Museum of the Moving Image Fetes A+E's Raven, Charter's Rutledge
A crowd of TV industry bigwigs turned out Wednesday evening to fete Abbe Raven, chairman of A+E Networks, and Tom Rutledge, president and COO of Charter Communications, who were honored at the Museum of the Moving Image’s annual black-tie benefit at the St. Regis Hotel in New York.
Nancy Dubuc, who is succeeding Raven as CEO of A+E Networks, introduced her. Dubuc told the room that she read many leadership books when she found out she was getting the top job, but ultimately decided to rely on the lessons she’d learned from her mentor Raven over the past 13 years.
“I have been taking a master class from the expert,” Dubuc said. “All my prior research was pretty pointless – I had to look no further than Abbe’s own leadership style to follow in those incredible footsteps.”

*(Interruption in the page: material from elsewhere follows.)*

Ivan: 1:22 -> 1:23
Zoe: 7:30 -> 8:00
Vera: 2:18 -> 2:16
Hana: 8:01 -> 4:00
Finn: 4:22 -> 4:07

“This leader has shattered every glass ceiling and not just for women,” she added. “Abbe never wanted to be known as great female CEO, she wanted to be known as a great CEO.”
In accepting her award, Raven, a former schoolteacher from Queens, told of how she got her first job in TV by answering a New York Times ad in 1982 to attend a marketing event for a new cable service called Daytime being held in the lingerie department at Macy’s. Though becoming chairman of a major media company wasn’t the goal, “My goal was to do something that I really loved and I instantly became passionate about television,” she said, citing the ability to tell stories that touch people’s lives around the world and impact popular culture.
Josh Sapan, CEO of AMC Networks, introduced Rutledge, his boss for six years when AMC was part of Rainbow Media and Rutledge was head of its parent company, Cablevision. Sapan praised Rutledge for greenlighting both Mad Men and Breaking Bad when AMC decided to enter into original drama.
“If you’ve been in cable operations and run superior cable companies and built extraordinary staffs, it’s a little unlikely that you would say yes to $100 million bets like Mad Men and Breaking Bad when there was no precedent for it but he did and I think that is really characteristic of how Tom operates,” he said.
Rutledge reflected on how his beginnings in the cable industry building fiber optic systems to increase channel capacity ended up led to the creation of broadband, and said he’s still excited about how what Charter is doing now is going to change the way we communicate.
“The way come out is really much different than we thought, but it is the vision that we had,” he said. “It’s such a wonderful thing to be part of a business that has created so much value and so much capacity.”
Comedian Susie Essman provided entertainment for the dinner, whose attendees included former NBC president and CEO Herb Schlosser (chairman of the board of trustees of the museum), Discovery’s Henry Schleiff, A+E Networks’ Mel Berning, Disney-ABC’s Anne Sweeney, ABC News president Ben Sherwood, Hearst Corp. CEO Frank A. Bennack, Jr. and Charter COO John Bickham.